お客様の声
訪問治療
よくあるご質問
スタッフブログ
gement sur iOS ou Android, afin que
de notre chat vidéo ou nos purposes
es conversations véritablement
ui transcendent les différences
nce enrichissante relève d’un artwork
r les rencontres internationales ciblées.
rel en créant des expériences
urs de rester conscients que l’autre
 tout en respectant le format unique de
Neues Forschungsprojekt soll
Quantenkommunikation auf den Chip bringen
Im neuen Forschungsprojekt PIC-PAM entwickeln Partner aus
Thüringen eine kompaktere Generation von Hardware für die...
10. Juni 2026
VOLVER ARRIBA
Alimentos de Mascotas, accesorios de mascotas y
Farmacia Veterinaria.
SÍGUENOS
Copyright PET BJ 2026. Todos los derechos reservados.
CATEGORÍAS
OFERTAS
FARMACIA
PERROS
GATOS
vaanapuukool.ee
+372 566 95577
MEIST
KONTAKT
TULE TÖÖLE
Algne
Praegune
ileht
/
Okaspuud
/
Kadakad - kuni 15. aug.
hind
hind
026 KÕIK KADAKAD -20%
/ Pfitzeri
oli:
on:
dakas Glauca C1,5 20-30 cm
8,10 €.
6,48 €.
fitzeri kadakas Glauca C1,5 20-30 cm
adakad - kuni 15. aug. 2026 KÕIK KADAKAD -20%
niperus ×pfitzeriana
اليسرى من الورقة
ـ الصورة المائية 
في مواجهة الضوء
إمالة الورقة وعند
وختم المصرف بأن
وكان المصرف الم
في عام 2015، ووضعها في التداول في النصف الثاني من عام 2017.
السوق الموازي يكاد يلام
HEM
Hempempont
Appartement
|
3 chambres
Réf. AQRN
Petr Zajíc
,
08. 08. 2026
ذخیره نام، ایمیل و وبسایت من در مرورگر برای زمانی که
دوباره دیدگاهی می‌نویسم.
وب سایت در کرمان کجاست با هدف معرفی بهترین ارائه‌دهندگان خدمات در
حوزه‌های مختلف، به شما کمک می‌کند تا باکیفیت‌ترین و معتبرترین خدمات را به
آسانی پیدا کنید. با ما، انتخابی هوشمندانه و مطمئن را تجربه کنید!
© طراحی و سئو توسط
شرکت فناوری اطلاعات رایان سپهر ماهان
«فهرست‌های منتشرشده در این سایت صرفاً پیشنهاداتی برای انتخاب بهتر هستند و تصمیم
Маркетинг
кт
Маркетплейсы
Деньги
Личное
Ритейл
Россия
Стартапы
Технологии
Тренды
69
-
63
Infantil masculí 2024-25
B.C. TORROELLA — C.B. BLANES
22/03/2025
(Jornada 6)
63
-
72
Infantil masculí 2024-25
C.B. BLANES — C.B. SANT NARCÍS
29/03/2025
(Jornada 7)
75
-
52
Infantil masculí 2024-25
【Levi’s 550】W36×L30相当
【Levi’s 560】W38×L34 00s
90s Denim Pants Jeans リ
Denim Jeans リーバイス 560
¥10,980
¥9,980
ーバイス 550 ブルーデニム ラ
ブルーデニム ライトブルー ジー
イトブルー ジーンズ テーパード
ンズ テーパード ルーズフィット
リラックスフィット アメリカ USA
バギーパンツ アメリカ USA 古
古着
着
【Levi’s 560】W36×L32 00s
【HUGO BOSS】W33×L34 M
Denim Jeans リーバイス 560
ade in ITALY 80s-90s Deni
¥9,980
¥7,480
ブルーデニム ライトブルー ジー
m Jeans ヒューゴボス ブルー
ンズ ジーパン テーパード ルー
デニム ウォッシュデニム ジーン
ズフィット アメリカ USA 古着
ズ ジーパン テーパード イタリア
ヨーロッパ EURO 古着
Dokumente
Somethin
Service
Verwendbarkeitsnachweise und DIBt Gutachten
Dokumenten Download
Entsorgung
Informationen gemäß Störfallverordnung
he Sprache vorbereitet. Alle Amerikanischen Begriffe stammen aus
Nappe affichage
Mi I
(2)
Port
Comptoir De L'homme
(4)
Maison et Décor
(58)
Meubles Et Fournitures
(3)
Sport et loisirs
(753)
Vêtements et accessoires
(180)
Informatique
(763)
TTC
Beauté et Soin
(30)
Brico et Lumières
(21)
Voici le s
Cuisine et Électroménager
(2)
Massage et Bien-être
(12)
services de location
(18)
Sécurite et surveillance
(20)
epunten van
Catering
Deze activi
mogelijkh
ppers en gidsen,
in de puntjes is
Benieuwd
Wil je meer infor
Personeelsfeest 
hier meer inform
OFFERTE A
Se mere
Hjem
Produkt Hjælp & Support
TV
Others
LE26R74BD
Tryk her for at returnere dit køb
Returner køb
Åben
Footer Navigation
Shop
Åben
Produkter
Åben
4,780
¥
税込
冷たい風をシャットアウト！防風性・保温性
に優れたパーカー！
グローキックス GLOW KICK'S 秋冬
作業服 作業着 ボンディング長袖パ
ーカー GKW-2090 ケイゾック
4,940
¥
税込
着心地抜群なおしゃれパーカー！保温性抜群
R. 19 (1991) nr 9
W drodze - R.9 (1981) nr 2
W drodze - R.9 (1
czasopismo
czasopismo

....................

Among the lines of the material, count those that contain the string "KÕIK" and state only that count.

2